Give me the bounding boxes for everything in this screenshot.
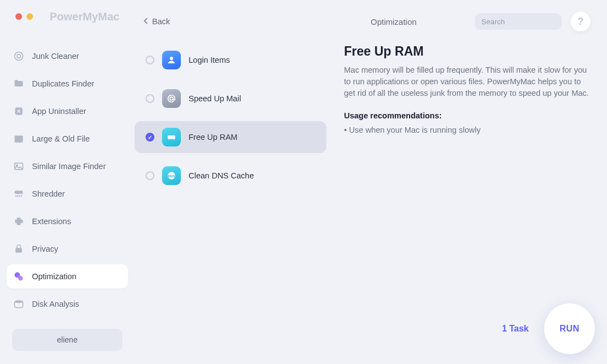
svg-rect-4: [15, 135, 23, 137]
task-item-free-up-ram[interactable]: Free Up RAM: [135, 121, 326, 153]
radio-checked-icon[interactable]: [146, 133, 154, 142]
sidebar-item-duplicates-finder[interactable]: Duplicates Finder: [7, 72, 128, 96]
svg-point-8: [22, 220, 23, 222]
sidebar-item-label: Large & Old File: [32, 134, 90, 143]
task-label: Clean DNS Cache: [189, 171, 254, 180]
radio-unchecked-icon[interactable]: [146, 56, 154, 64]
svg-point-0: [15, 52, 23, 61]
disk-icon: [13, 298, 24, 309]
image-icon: [13, 161, 24, 172]
help-icon: ?: [578, 16, 584, 28]
task-item-speed-up-mail[interactable]: Speed Up Mail: [135, 83, 326, 115]
sidebar-nav: Junk Cleaner Duplicates Finder App Unins…: [0, 44, 135, 322]
svg-point-15: [170, 97, 173, 100]
minimize-window-icon[interactable]: [26, 13, 33, 20]
help-button[interactable]: ?: [571, 12, 590, 31]
sidebar-item-extensions[interactable]: Extensions: [7, 209, 128, 233]
sidebar-item-junk-cleaner[interactable]: Junk Cleaner: [7, 44, 128, 68]
task-label: Login Items: [189, 56, 230, 64]
detail-description: Mac memory will be filled up frequently.…: [344, 64, 590, 99]
sidebar-item-label: Similar Image Finder: [32, 162, 106, 171]
window-controls[interactable]: [0, 9, 33, 24]
sidebar-item-label: Extensions: [32, 217, 71, 226]
run-label: RUN: [560, 324, 579, 334]
at-app-icon: [162, 89, 181, 108]
close-window-icon[interactable]: [15, 13, 22, 20]
task-item-login-items[interactable]: Login Items: [135, 44, 326, 76]
radio-unchecked-icon[interactable]: [146, 94, 154, 103]
detail-title: Free Up RAM: [344, 44, 590, 59]
search-input[interactable]: [481, 18, 574, 26]
sidebar-item-privacy[interactable]: Privacy: [7, 237, 128, 261]
section-title: Optimization: [370, 17, 416, 26]
shredder-icon: [13, 188, 24, 199]
task-list: Login Items Speed Up Mail Free Up RAM: [135, 44, 333, 364]
run-button[interactable]: RUN: [544, 303, 595, 354]
svg-point-11: [18, 276, 23, 280]
svg-rect-3: [15, 137, 23, 143]
sidebar-item-shredder[interactable]: Shredder: [7, 182, 128, 206]
ram-app-icon: [162, 128, 181, 146]
detail-recommend-heading: Usage recommendations:: [344, 111, 590, 120]
puzzle-icon: [13, 216, 24, 227]
radio-unchecked-icon[interactable]: [146, 171, 154, 180]
sidebar-item-label: Disk Analysis: [32, 300, 79, 308]
user-name-label: eliene: [57, 335, 77, 344]
sidebar-item-optimization[interactable]: Optimization: [7, 264, 128, 289]
sidebar-item-large-old-file[interactable]: Large & Old File: [7, 127, 128, 151]
task-label: Speed Up Mail: [189, 94, 241, 103]
sparkle-icon: [13, 271, 24, 282]
app-title: PowerMyMac: [50, 10, 120, 23]
svg-point-1: [17, 55, 21, 58]
lock-icon: [13, 243, 24, 254]
svg-point-12: [15, 300, 23, 303]
box-icon: [13, 133, 24, 144]
task-label: Free Up RAM: [189, 133, 238, 142]
svg-point-14: [170, 57, 173, 60]
back-label: Back: [152, 17, 170, 26]
sidebar-item-label: App Uninstaller: [32, 107, 86, 116]
sidebar-item-app-uninstaller[interactable]: App Uninstaller: [7, 99, 128, 123]
svg-rect-7: [15, 191, 23, 194]
sidebar-item-label: Optimization: [32, 272, 77, 281]
user-app-icon: [162, 51, 181, 69]
sidebar-item-label: Junk Cleaner: [32, 52, 79, 61]
task-count-label: 1 Task: [502, 324, 529, 334]
detail-recommend-item: • Use when your Mac is running slowly: [344, 126, 590, 134]
sidebar-item-disk-analysis[interactable]: Disk Analysis: [7, 292, 128, 316]
back-button[interactable]: Back: [139, 15, 174, 29]
svg-rect-9: [15, 248, 22, 252]
search-box[interactable]: [475, 13, 562, 30]
sidebar-item-similar-image-finder[interactable]: Similar Image Finder: [7, 154, 128, 178]
sidebar-item-label: Privacy: [32, 245, 58, 253]
dns-app-icon: DNS: [162, 166, 181, 185]
chevron-left-icon: [143, 17, 149, 26]
svg-rect-16: [168, 135, 175, 139]
svg-text:DNS: DNS: [168, 175, 175, 178]
sidebar-item-label: Duplicates Finder: [32, 79, 94, 88]
sidebar-item-label: Shredder: [32, 189, 65, 198]
folder-icon: [13, 78, 24, 89]
user-account-button[interactable]: eliene: [12, 329, 122, 351]
target-icon: [13, 51, 24, 62]
task-item-clean-dns-cache[interactable]: DNS Clean DNS Cache: [135, 160, 326, 192]
app-icon: [13, 106, 24, 117]
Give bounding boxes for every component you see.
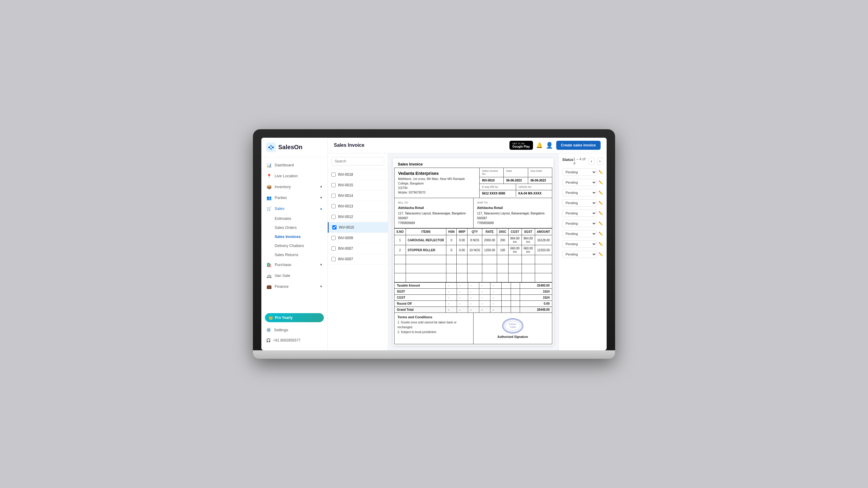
item-qty: 8 NOS bbox=[467, 235, 482, 245]
sidebar-item-support[interactable]: 🎧 +91 8092856577 bbox=[261, 335, 328, 345]
next-page-button[interactable]: › bbox=[597, 157, 603, 165]
list-item[interactable]: INV-0007 bbox=[328, 254, 388, 264]
invoice-checkbox[interactable] bbox=[331, 247, 336, 251]
list-item[interactable]: INV-0014 bbox=[328, 191, 388, 201]
invoice-checkbox[interactable] bbox=[332, 225, 337, 230]
taxable-row: Taxable Amount - - - - - 25400.00 bbox=[395, 283, 552, 289]
list-item[interactable]: INV-0007 bbox=[328, 243, 388, 254]
invoice-checkbox[interactable] bbox=[331, 204, 336, 208]
status-select[interactable]: Pending bbox=[562, 230, 597, 237]
sidebar-item-inventory[interactable]: 📦 Inventory ▼ bbox=[261, 181, 328, 192]
finance-icon: 💼 bbox=[266, 284, 272, 289]
sidebar-item-finance[interactable]: 💼 Finance ▼ bbox=[261, 281, 328, 292]
edit-icon[interactable]: ✏️ bbox=[598, 180, 603, 184]
company-address: Mathikere, 1st cross, 8th Main, Near MS … bbox=[398, 177, 476, 186]
company-name: Vedanta Enterprises bbox=[398, 171, 476, 176]
items-table: S.NO ITEMS HSN MRP QTY RATE DISC CGST SG bbox=[394, 228, 552, 282]
invoice-checkbox[interactable] bbox=[331, 236, 336, 240]
sidebar-item-sales-returns[interactable]: Sales Returns bbox=[261, 250, 328, 259]
status-select[interactable]: Pending bbox=[562, 251, 597, 258]
purchase-chevron: ▼ bbox=[320, 263, 322, 266]
user-icon[interactable]: 👤 bbox=[546, 142, 553, 149]
edit-icon[interactable]: ✏️ bbox=[598, 191, 603, 195]
dashboard-label: Dashboard bbox=[275, 163, 294, 167]
edit-icon[interactable]: ✏️ bbox=[598, 252, 603, 256]
list-item[interactable]: INV-0018 bbox=[328, 169, 388, 180]
sidebar-item-sales-orders[interactable]: Sales Orders bbox=[261, 223, 328, 232]
list-item[interactable]: INV-0009 bbox=[328, 233, 388, 243]
status-select[interactable]: Pending bbox=[562, 209, 597, 217]
support-label: +91 8092856577 bbox=[273, 338, 300, 342]
header-right: GET IT ON Google Play 🔔 👤 Create sales i… bbox=[509, 141, 600, 150]
invoice-checkbox[interactable] bbox=[331, 183, 336, 187]
sidebar-item-dashboard[interactable]: 📊 Dashboard bbox=[261, 160, 328, 171]
meta-row-eway-labels: E-way Bill No Vehicle No bbox=[479, 184, 552, 190]
invoice-checkbox[interactable] bbox=[331, 194, 336, 198]
status-select[interactable]: Pending bbox=[562, 199, 597, 206]
status-select[interactable]: Pending Paid Cancelled bbox=[562, 169, 597, 176]
invoice-list-panel: INV-0018 INV-0015 INV-0014 bbox=[328, 153, 388, 351]
sidebar-item-delivery-challans[interactable]: Delivery Challans bbox=[261, 241, 328, 250]
status-row: Pending Paid Cancelled ✏️ bbox=[562, 169, 603, 176]
sidebar-item-parties[interactable]: 👥 Parties ▼ bbox=[261, 192, 328, 203]
eway-cell: 5612 XXXX 6590 bbox=[479, 190, 516, 197]
notification-icon[interactable]: 🔔 bbox=[536, 142, 542, 149]
invoice-id: INV-0010 bbox=[339, 225, 354, 230]
sidebar-item-sales-invoices[interactable]: Sales Invoices bbox=[261, 232, 328, 241]
edit-icon[interactable]: ✏️ bbox=[598, 201, 603, 205]
invoice-no-label-cell: Sales Invoice No bbox=[479, 168, 504, 177]
item-rate: 2000.00 bbox=[482, 235, 497, 245]
sidebar-item-van-sale[interactable]: 🚐 Van Sale bbox=[261, 270, 328, 281]
search-input[interactable] bbox=[331, 157, 384, 166]
doc-title: Sales Invoice bbox=[393, 158, 554, 168]
list-item[interactable]: INV-0012 bbox=[328, 212, 388, 222]
edit-icon[interactable]: ✏️ bbox=[598, 242, 603, 246]
svg-text:TURE: TURE bbox=[509, 326, 516, 328]
finance-label: Finance bbox=[275, 284, 288, 289]
invoice-checkbox[interactable] bbox=[331, 257, 336, 261]
bill-to-block: BILL TO Abhilasha Retail 117, Talacauver… bbox=[395, 198, 473, 228]
pagination: 1 – 4 of 4 ‹ › bbox=[574, 157, 603, 166]
status-select[interactable]: Pending bbox=[562, 240, 597, 248]
edit-icon[interactable]: ✏️ bbox=[598, 211, 603, 215]
sidebar-item-sales[interactable]: 🛒 Sales ▲ bbox=[261, 203, 328, 214]
status-select[interactable]: Pending bbox=[562, 220, 597, 227]
sidebar-item-settings[interactable]: ⚙️ Settings bbox=[261, 325, 328, 335]
invoice-id: INV-0007 bbox=[338, 247, 353, 251]
invoice-checkbox[interactable] bbox=[331, 172, 336, 177]
status-row: Pending ✏️ bbox=[562, 199, 603, 206]
status-select[interactable]: Pending bbox=[562, 179, 597, 186]
sidebar-item-purchase[interactable]: 🛍️ Purchase ▼ bbox=[261, 259, 328, 270]
empty-row bbox=[395, 273, 552, 282]
invoice-id: INV-0009 bbox=[338, 236, 353, 240]
signature-label: Authorised Signature bbox=[497, 335, 528, 339]
sidebar-item-live-location[interactable]: 📍 Live Location bbox=[261, 171, 328, 181]
item-sno: 1 bbox=[395, 235, 406, 245]
item-qty: 10 NOS bbox=[467, 245, 482, 255]
list-item-selected[interactable]: INV-0010 bbox=[328, 222, 388, 233]
list-item[interactable]: INV-0015 bbox=[328, 180, 388, 191]
status-select[interactable]: Pending bbox=[562, 189, 597, 196]
live-location-icon: 📍 bbox=[266, 174, 272, 178]
taxable-amount: 25400.00 bbox=[520, 283, 552, 289]
list-item[interactable]: INV-0013 bbox=[328, 201, 388, 212]
ship-to-block: SHIP TO Abhilasha Retail 117, Talacauver… bbox=[473, 198, 552, 228]
google-play-button[interactable]: GET IT ON Google Play bbox=[509, 141, 533, 150]
create-sales-invoice-button[interactable]: Create sales invoice bbox=[556, 141, 600, 150]
item-cgst: 864.006% bbox=[508, 235, 522, 245]
stamp-svg: SIGNA- TURE bbox=[503, 318, 523, 334]
sales-returns-label: Sales Returns bbox=[275, 253, 299, 257]
app-container: SalesOn 📊 Dashboard 📍 Live Location 📦 In… bbox=[261, 138, 607, 351]
sgst-amount: 1524 bbox=[520, 289, 552, 295]
vehicle-cell: KA-04 MX-XXXX bbox=[516, 190, 552, 197]
edit-icon[interactable]: ✏️ bbox=[598, 232, 603, 236]
pro-badge[interactable]: 👑 Pro Yearly bbox=[265, 313, 324, 322]
invoice-checkbox[interactable] bbox=[331, 215, 336, 219]
sales-orders-label: Sales Orders bbox=[275, 226, 297, 230]
edit-icon[interactable]: ✏️ bbox=[598, 221, 603, 226]
svg-point-2 bbox=[270, 145, 272, 147]
prev-page-button[interactable]: ‹ bbox=[588, 157, 594, 165]
item-sgst: 660.006% bbox=[522, 245, 535, 255]
edit-icon[interactable]: ✏️ bbox=[598, 170, 603, 174]
sidebar-item-estimates[interactable]: Estimates bbox=[261, 214, 328, 223]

EXERCISE REQUIREMENTS.
Where a line in the material contains "Retail", copy that line.

SOLUTION FOR THIS PROBLEM.
bill-to-block: BILL TO Abhilasha Retail 117, Talacauver… bbox=[395, 198, 473, 228]
ship-to-block: SHIP TO Abhilasha Retail 117, Talacauver… bbox=[473, 198, 552, 228]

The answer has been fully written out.